──────── RECORDS SHOWN

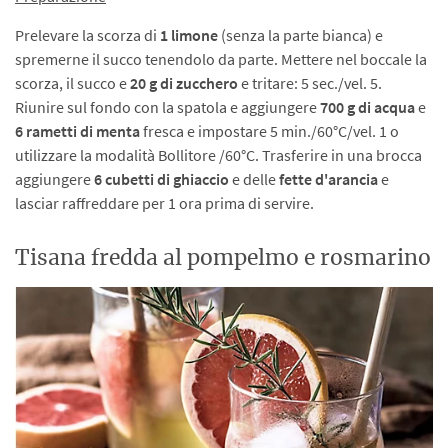
Prelevare la scorza di
1 limone
(senza la parte bianca) e
spremerne il succo tenendolo da parte. Mettere nel boccale la
scorza, il succo e
20 g di zucchero
e tritare: 5 sec./vel. 5.
Riunire sul fondo con la spatola e aggiungere
700 g di acqua
e
6 rametti di menta
fresca e impostare 5 min./60°C/vel. 1 o
utilizzare la modalità Bollitore /60°C. Trasferire in una brocca
aggiungere
6 cubetti di ghiaccio
e delle
fette d'arancia
e
lasciar raffreddare per 1 ora prima di servire.
Tisana fredda al pompelmo e rosmarino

────────────────

* EXERCISE DETAILS *
State how many lines above contain the string "succo", with no other words.

* ANSWER BOX *
2